ASSIGNMENT: Should pictures appear among the records, leave them out, and copy exactly only the lines from the first through the one with "gistrirati?", inclusive.

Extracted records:
★ ★ ★ ★

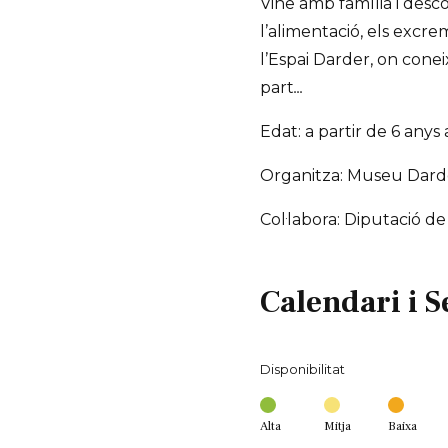
Vine amb família i descob
l’alimentació, els excre
l’Espai Darder, on cone
part
...
Edat: a partir de 6 any
Organitza: Museu Dard
Col·labora: Diputació d
Calendari i S
Disponibilitat
Alta
Mitja
Baixa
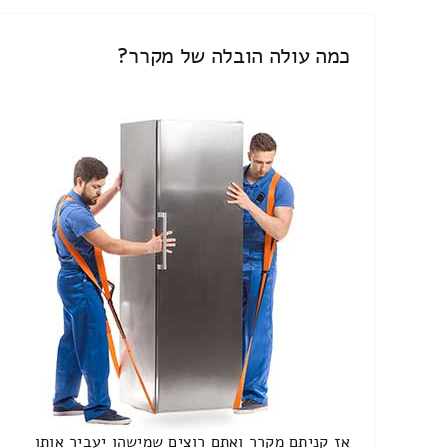
כמה עולה הובלה של מקרר?
אז קניתם מקרר ואתם רוצים שמישהו יעביר אותו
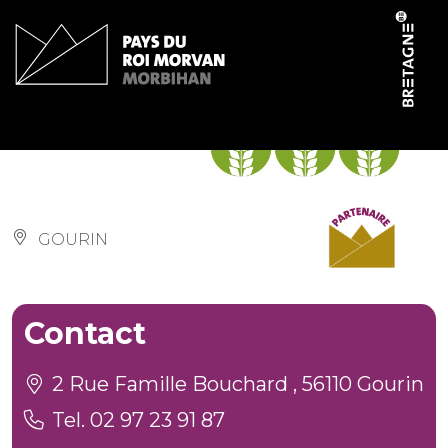
Panneau de gestion des cookies
An Didrouz
GOURIN
Contact
2 Rue Famille Bouchard , 56110 Gourin
Tel. 02 97 23 91 87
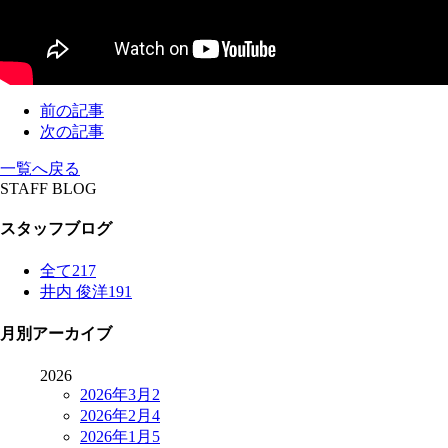
前の記事
次の記事
一覧へ戻る
STAFF BLOG
スタッフブログ
全て
217
井内 俊洋
191
月別アーカイブ
2026
2026年3月
2
2026年2月
4
2026年1月
5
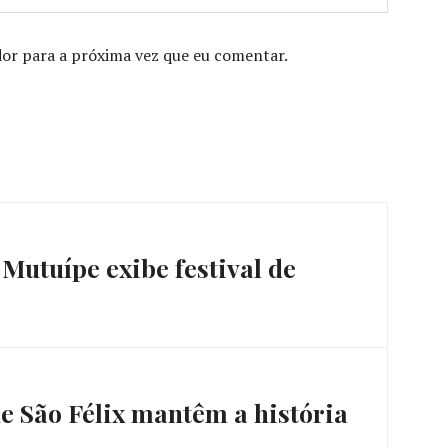
or para a próxima vez que eu comentar.
Mutuípe exibe festival de
de São Félix mantêm a história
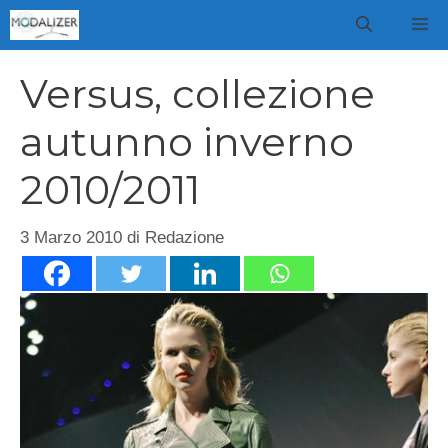
Vai
M
al
contenuto
Versus, collezione
autunno inverno
2010/2011
3 Marzo 2010
di
Redazione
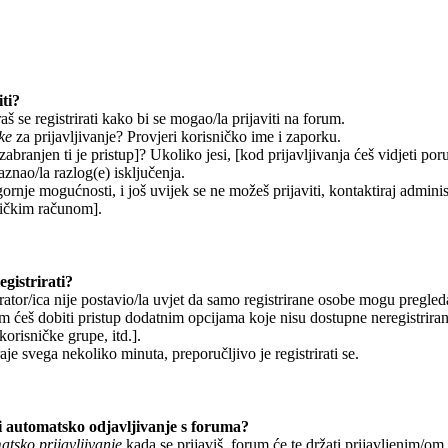
ti?
š se registrirati kako bi se mogao/la prijaviti na forum.
ke
za prijavljivanje? Provjeri korisničko ime i zaporku.
abranjen ti je pristup]? Ukoliko jesi, [kod prijavljivanja ćeš vidjeti por
aznao/la razlog(e) isključenja.
gornje mogućnosti, i još uvijek se ne možeš prijaviti, kontaktiraj adminis
sničkim računom].
gistrirati?
ator/ica nije postavio/la uvjet da samo registrirane osobe mogu pregleda
om ćeš dobiti pristup dodatnim opcijama koje nisu dostupne neregistrira
korisničke grupe, itd.].
aje svega nekoliko minuta, preporučljivo je registrirati se.
 automatsko odjavljivanje s foruma?
tsko prijavljivanje
kada se prijaviš, forum će te držati prijavljenim/o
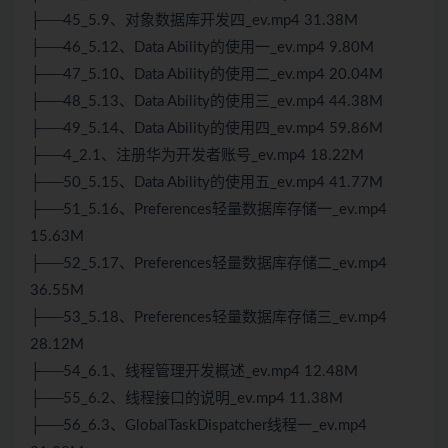
├──45_5.9、对象数据库开发四_ev.mp4 31.38M
├──46_5.12、Data Ability的使用一_ev.mp4 9.80M
├──47_5.10、Data Ability的使用二_ev.mp4 20.04M
├──48_5.13、Data Ability的使用三_ev.mp4 44.38M
├──49_5.14、Data Ability的使用四_ev.mp4 59.86M
├──4_2.1、注册华为开发者账号_ev.mp4 18.22M
├──50_5.15、Data Ability的使用五_ev.mp4 41.77M
├──51_5.16、Preferences轻量数据库存储一_ev.mp4
15.63M
├──52_5.17、Preferences轻量数据库存储二_ev.mp4
36.55M
├──53_5.18、Preferences轻量数据库存储三_ev.mp4
28.12M
├──54_6.1、线程管理开发概述_ev.mp4 12.48M
├──55_6.2、线程接口的说明_ev.mp4 11.38M
├──56_6.3、GlobalTaskDispatcher线程一_ev.mp4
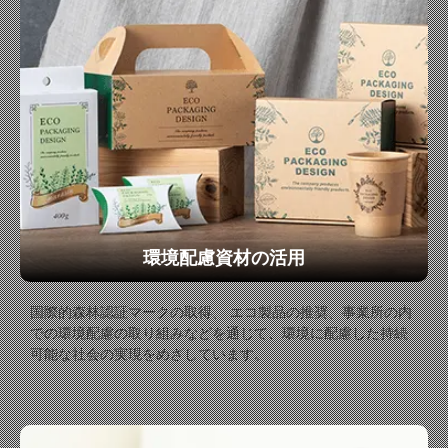
環境配慮資材の活用
国際的森林認証マークの取得、 エコ製品の推奨、事業所の内
での環境配慮の取り組みなどを通じて、環境に配慮した持続
可能な社会の実現をめざしています。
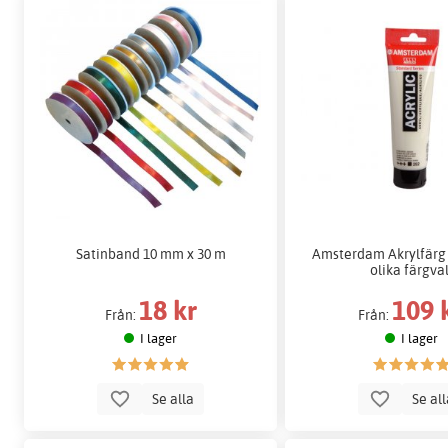
Satinband 10 mm x 30 m
Amsterdam Akrylfärg 
olika färgval
18 kr
109 
Från:
Från:
I lager
I lager
Se alla
Se al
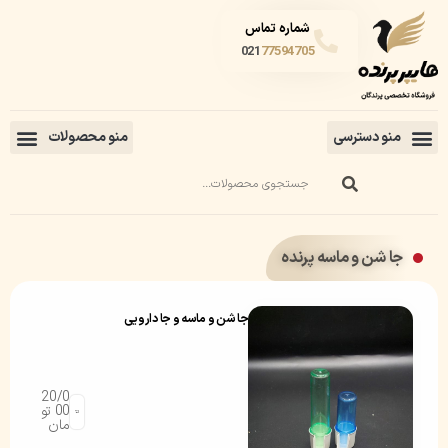
شماره تماس
021
77594705
جا شن و ماسه پرنده
جا شن و ماسه و جا دارویی
20/0
00
تو
مان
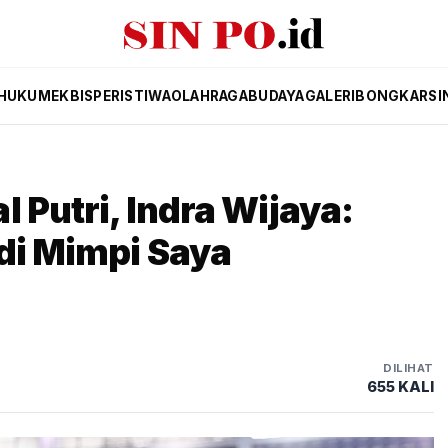
HUKUM
EKBIS
PERISTIWA
OLAHRAGA
BUDAYA
GALERI
BONGKAR
SI
 Putri, Indra Wijaya:
di Mimpi Saya
DILIHAT
655 KALI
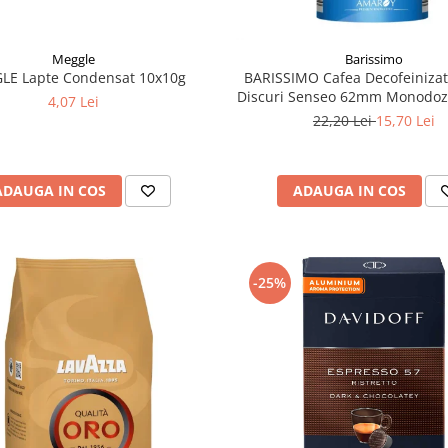
Meggle
Barissimo
LE Lapte Condensat 10x10g
BARISSIMO Cafea Decofeinizat
Discuri Senseo 62mm Monodoz
4,07 Lei
140g
22,20 Lei
15,70 Lei
ADAUGA IN COS
ADAUGA IN COS
-25%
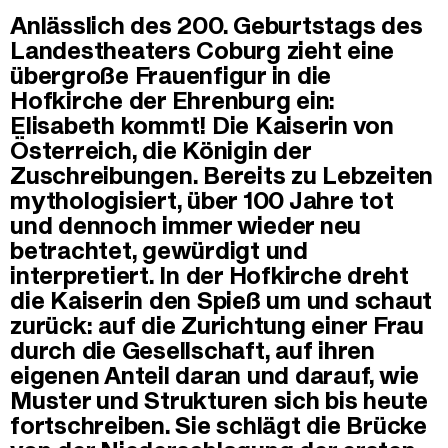
Anlässlich des 200. Geburtstags des
Landestheaters Coburg zieht eine
übergroße Frauenfigur in die
Hofkirche der Ehrenburg ein:
Elisabeth kommt! Die Kaiserin von
Österreich, die Königin der
Zuschreibungen. Bereits zu Lebzeiten
mythologisiert, über 100 Jahre tot
und dennoch immer wieder neu
betrachtet, gewürdigt und
interpretiert. In der Hofkirche dreht
die Kaiserin den Spieß um und schaut
zurück: auf die Zurichtung einer Frau
durch die Gesellschaft, auf ihren
eigenen Anteil daran und darauf, wie
Muster und Strukturen sich bis heute
fortschreiben. Sie schlägt die Brücke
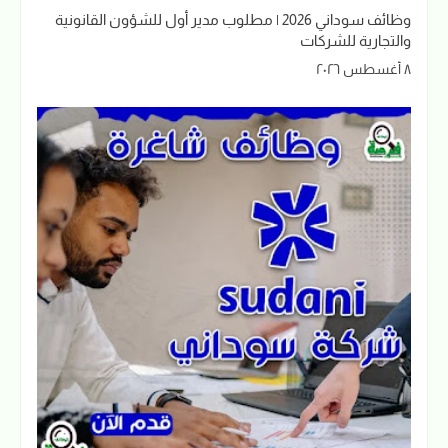
وظائف سوداني 2026 | مطلوب مدير أول للشؤون القانونية
والتجارية للشركات
٨ أغسطس ٢٠٢٦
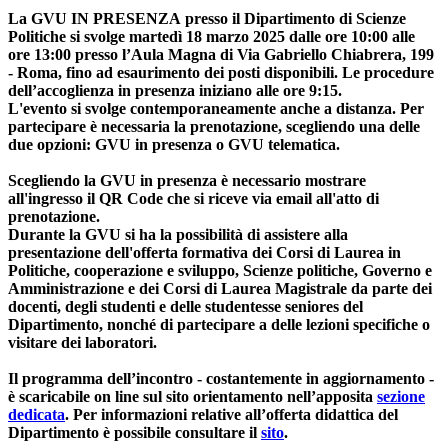
La
GVU IN PRESENZA
presso il
Dipartimento di Scienze
Politiche
si svolge
martedì 18 marzo 2025 dalle ore 10:00 alle
ore 13:00
presso l’Aula Magna di Via Gabriello Chiabrera, 199
- Roma
, fino ad esaurimento dei posti disponibili. Le procedure
dell’accoglienza in presenza iniziano
alle ore 9:15.
L'evento si svolge contemporaneamente anche a distanza. Per
partecipare è necessaria la prenotazione,
scegliendo una delle
due opzioni:
GVU in presenza o GVU telematica.
Scegliendo la GVU in presenza è necessario mostrare
all'ingresso il QR Code che si riceve via email all'atto di
prenotazione.
Durante la GVU si ha la possibilità di assistere alla
presentazione dell'offerta formativa dei
Corsi di Laurea in
Politiche, cooperazione e sviluppo, Scienze politiche, Governo e
Amministrazione e dei Corsi di Laurea Magistrale
da parte dei
docenti, degli studenti e delle studentesse seniores del
Dipartimento, nonché di partecipare a delle lezioni specifiche o
visitare dei laboratori.
Il programma dell’incontro - costantemente in aggiornamento -
è scaricabile on line sul sito orientamento nell’apposita
sezione
dedicata
. Per informazioni relative all’offerta didattica del
Dipartimento è possibile consultare il
sito
.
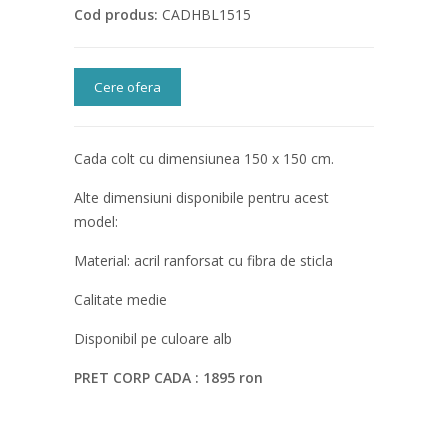
Cod produs:
CADHBL1515
Cere ofera
Cada colt cu dimensiunea 150 x 150 cm.
Alte dimensiuni disponibile pentru acest
model:
Material: acril ranforsat cu fibra de sticla
Calitate medie
Disponibil pe culoare alb
PRET CORP CADA : 1895 ron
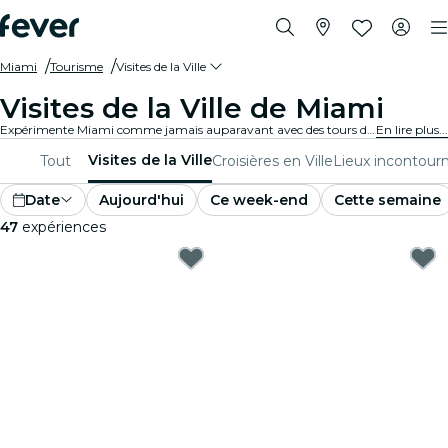
Miami
Tourisme
Visites de la Ville
Visites de la Ville de Miami
Expérimente Miami comme jamais auparavant avec des tours de la ville et des forfaits de visite. En explorant les lieux emblématiques, les trésors cachés et les points incontournables locaux de Miami, tu découvriras les histoires qui donnent vie à la ville.
En lire plus...
Visites de la Ville
Tout
Croisières en Ville
Lieux incontour
Date
Aujourd'hui
Ce week-end
Cette semaine
47
expériences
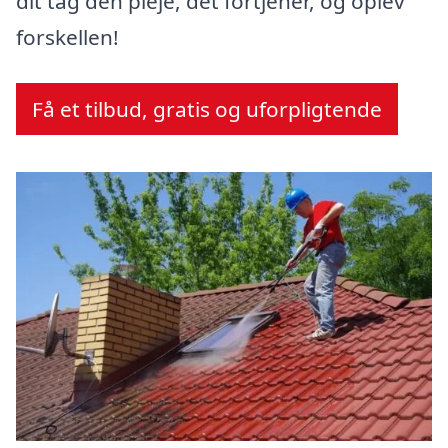
dit tag den pleje, det fortjener, og oplev
forskellen!
Få et tilbud, gratis og uforpligtende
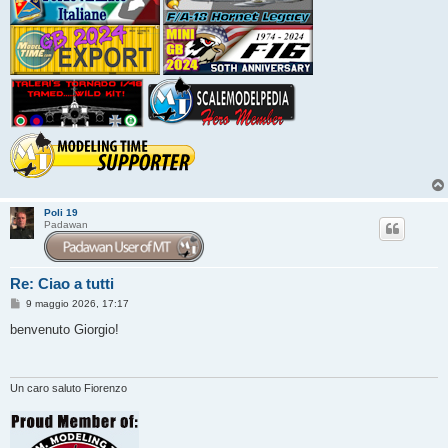
Poli 19
Padawan
Re: Ciao a tutti
M
9 maggio 2026, 17:17
e
s
benvenuto Giorgio!
s
a
g
g
i
Un caro saluto Fiorenzo
o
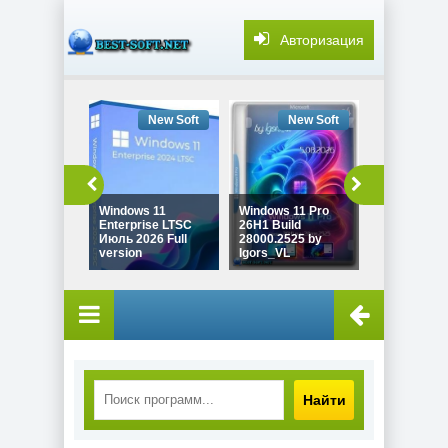
Авторизация
New Soft
New Soft
New
Windows 11
Windows 11 Pro
Windows 10
Enterprise LTSC
26H1 Build
22H2 Game 
Июль 2026 Full
28000.2525 by
19045.7548
version
Igors_VL
Revision
Найти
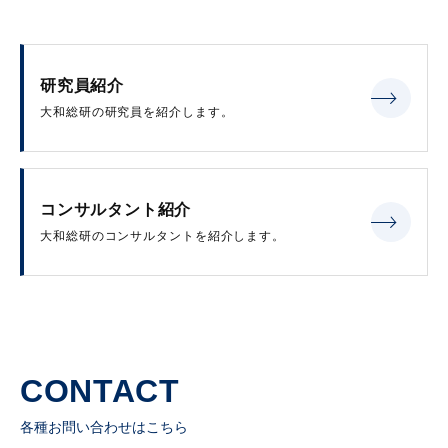
研究員紹介
大和総研の研究員を紹介します。
コンサルタント紹介
大和総研のコンサルタントを紹介します。
CONTACT
各種お問い合わせはこちら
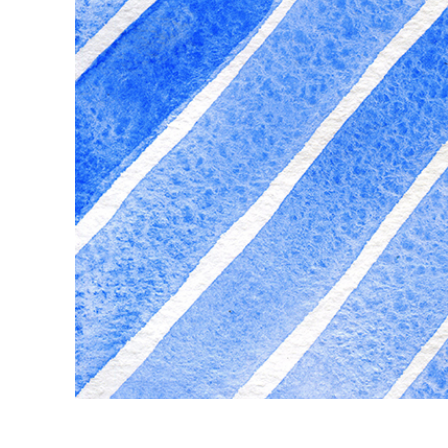
उत्पा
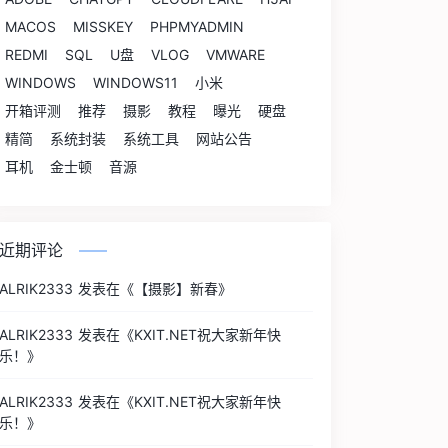
MACOS
MISSKEY
PHPMYADMIN
REDMI
SQL
U盘
VLOG
VMWARE
WINDOWS
WINDOWS11
小米
开箱评测
推荐
摄影
教程
曝光
硬盘
精简
系统封装
系统工具
网站公告
耳机
金士顿
音源
近期评论
ALRIK2333
发表在《
【摄影】新春
》
ALRIK2333
发表在《
KXIT.NET祝大家新年快
乐！
》
ALRIK2333
发表在《
KXIT.NET祝大家新年快
乐！
》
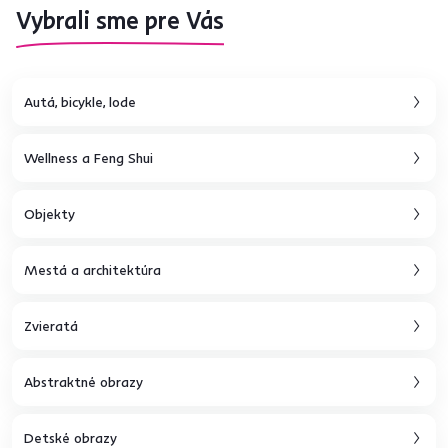
Vybrali sme pre Vás
Autá, bicykle, lode
Wellness a Feng Shui
Objekty
Mestá a architektúra
Zvieratá
Abstraktné obrazy
Detské obrazy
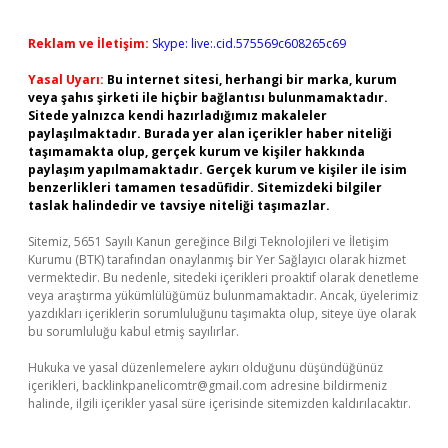
Reklam ve İletişim:
Skype: live:.cid.575569c608265c69
Yasal Uyarı:
Bu internet sitesi, herhangi bir marka, kurum
veya şahıs şirketi ile hiçbir bağlantısı bulunmamaktadır.
Sitede yalnızca kendi hazırladığımız makaleler
paylaşılmaktadır. Burada yer alan içerikler haber niteliği
taşımamakta olup, gerçek kurum ve kişiler hakkında
paylaşım yapılmamaktadır. Gerçek kurum ve kişiler ile isim
benzerlikleri tamamen tesadüfidir. Sitemizdeki bilgiler
taslak halindedir ve tavsiye niteliği taşımazlar.
Sitemiz, 5651 Sayılı Kanun gereğince Bilgi Teknolojileri ve İletişim
Kurumu (BTK) tarafından onaylanmış bir Yer Sağlayıcı olarak hizmet
vermektedir. Bu nedenle, sitedeki içerikleri proaktif olarak denetleme
veya araştırma yükümlülüğümüz bulunmamaktadır. Ancak, üyelerimiz
yazdıkları içeriklerin sorumluluğunu taşımakta olup, siteye üye olarak
bu sorumluluğu kabul etmiş sayılırlar.
Hukuka ve yasal düzenlemelere aykırı olduğunu düşündüğünüz
içerikleri,
backlinkpanelicomtr@gmail.com
adresine bildirmeniz
halinde, ilgili içerikler yasal süre içerisinde sitemizden kaldırılacaktır.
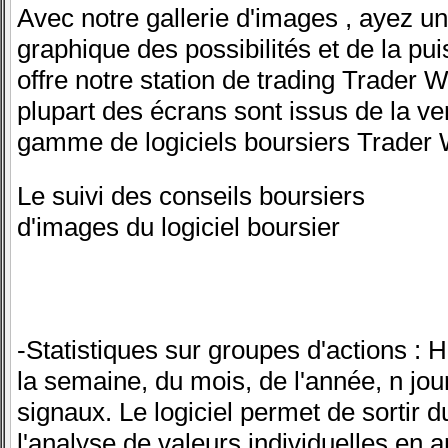
Avec notre gallerie d'images , ayez u
graphique des possibilités et de la p
offre notre station de trading Trader W
plupart des écrans sont issus de la ver
gamme de logiciels boursiers Trader 
Le suivi des conseils boursiers
d'images du logiciel boursier
-Statistiques sur groupes d'actions : 
la semaine, du mois, de l'année, n jou
signaux. Le logiciel permet de sortir 
l'analyse de valeurs individuelles en 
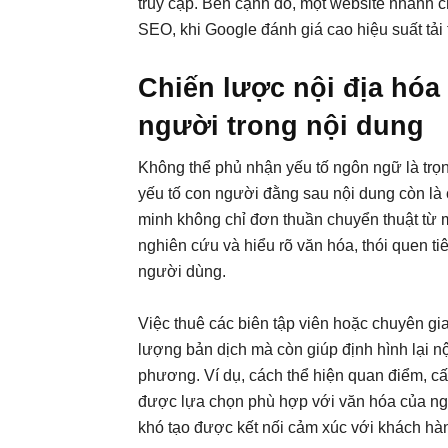
truy cập. Bên cạnh đó, một website nhanh c
SEO, khi Google đánh giá cao hiệu suất tải 
Chiến lược nội địa hóa
người trong nội dung
Không thể phủ nhận yếu tố ngôn ngữ là trọ
yếu tố con người đằng sau nội dung còn là c
minh không chỉ đơn thuần chuyển thuật từ
nghiên cứu và hiểu rõ văn hóa, thói quen t
người dùng.
Việc thuê các biên tập viên hoặc chuyên gi
lượng bản dịch mà còn giúp định hình lại n
phương. Ví dụ, cách thể hiện quan điểm, cấu
được lựa chọn phù hợp với văn hóa của ngư
khó tạo được kết nối cảm xúc với khách hà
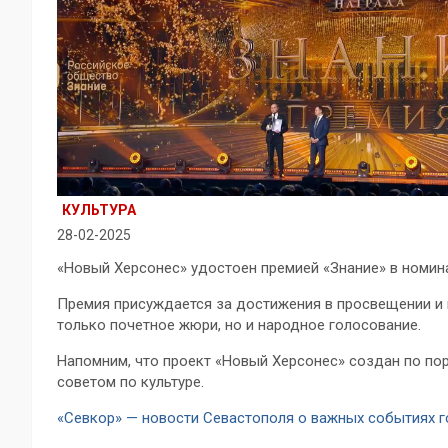
КУЛЬТУРА
28-02-2025
«Новый Херсонес» удостоен премией «Знание» в номин
Премия присуждается за достижения в просвещении и 
только почетное жюри, но и народное голосование.
Напомним, что проект «Новый Херсонес» создан по п
советом по культуре.
«Севкор» — новости Севастополя о важных событиях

★ ★ ★ ★

TASK RESULT:
Vine amb família i descob
l’alimentació, els excre
l’Espai Darder, on cone
part
...
Edat: a partir de 6 any
Organitza: Museu Dard
Col·labora: Diputació d
Calendari i S
Disponibilitat
Alta
Mitja
Baixa
כמה עולה הובלה של מקרר?
אז קניתם מקרר ואתם רוצים שמישהו יעביר אותו
Panneau de gestion des cookies
An Didrouz
GOURIN
Contact
2 Rue Famille Bouchard , 56110 Gourin
Tel. 02 97 23 91 87
前の記事
次の記事
一覧へ戻る
STAFF BLOG
スタッフブログ
全て
217
井内 俊洋
191
月別アーカイブ
2026
2026年3月
2
2026年2月
4
2026年1月
5
or para a próxima vez que eu comentar.
Mutuípe exibe festival de
de São Félix mantêm a história
Vai
M
al
contenuto
Versus, collezione
autunno inverno
2010/2011
3 Marzo 2010
di
Redazione
ti?
š se registrirati kako bi se mogao/la prijaviti na forum.
ke
za prijavljivanje? Provjeri korisničko ime i zaporku.
abranjen ti je pristup]? Ukoliko jesi, [kod prijavljivanja ćeš vidjeti por
aznao/la razlog(e) isključenja.
gornje mogućnosti, i još uvijek se ne možeš prijaviti, kontaktiraj adminis
sničkim računom].
gistrirati?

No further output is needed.